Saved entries

_ _ _ _ _

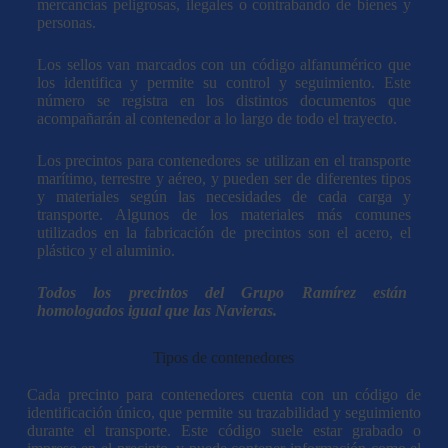
mercancías peligrosas, ilegales o contrabando de bienes y
personas.
Los sellos van marcados con un código alfanumérico que
los identifica y permite su control y seguimiento. Este
número se registra en los distintos documentos que
acompañarán al contenedor a lo largo de todo el trayecto.
Los precintos para contenedores se utilizan en el transporte
marítimo, terrestre y aéreo, y pueden ser de diferentes tipos
y materiales según las necesidades de cada carga y
transporte. Algunos de los materiales más comunes
utilizados en la fabricación de precintos son el acero, el
plástico y el aluminio.
Todos los precintos del Grupo Ramírez están
homologados igual que las Navieras.
Tipos de contenedores
Cada precinto para contenedores cuenta con un código de
identificación único, que permite su trazabilidad y seguimiento
durante el transporte. Este código suele estar grabado o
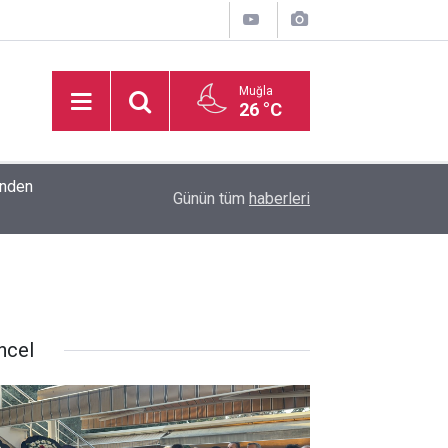
Muğla
26 °C
inden
16:32
Basketbol Süper Ligi’nde yeni sezonun fikstür k
Günün tüm
haberleri
ncel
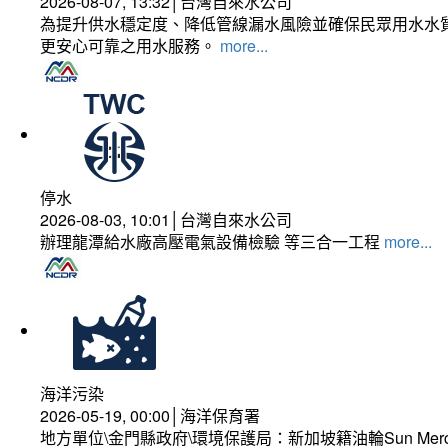
2026-08-07, 13:32│台灣自來水公司
為提升供水穩定度、降低管線漏水風險並確保民眾用水水質
更安心可靠之用水服務。
more...
停水
2026-08-03, 10:01│台灣自來水公司
辦理龍潭給水廠高壓電氣設備檢驗 等三合一工程
more...
海洋污染
2026-05-19, 00:00│海洋保育署
地方單位\金門縣政府\環境保護局：新加坡籍油輪Sun Mer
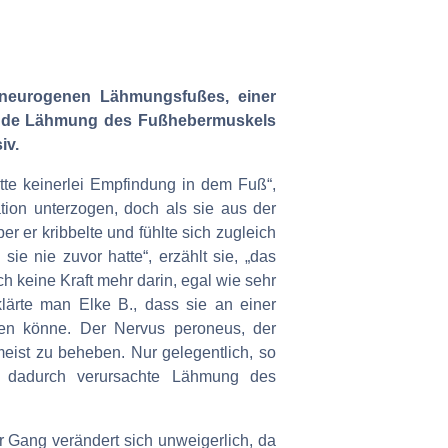
es neurogenen Lähmungsfußes, einer
gende Lähmung des Fußhebermuskels
iv.
tte keinerlei Empfindung in dem Fuß“,
ation unterzogen, doch als sie aus der
r er kribbelte und fühlte sich zugleich
e nie zuvor hatte“, erzählt sie, „das
h keine Kraft mehr darin, egal wie sehr
lärte man Elke B., dass sie an einer
eten könne. Der Nervus peroneus, der
meist zu beheben. Nur gelegentlich, so
e dadurch verursachte Lähmung des
r Gang verändert sich unweigerlich, da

_ _ _ _ _

**Instructions to follow:** Search the records for lines holding the word "transporte", then copy each line you find.

**Reply:**
Los precintos para contenedores se utilizan en el transporte
transporte. Algunos de los materiales más comunes
durante el transporte. Este código suele estar grabado o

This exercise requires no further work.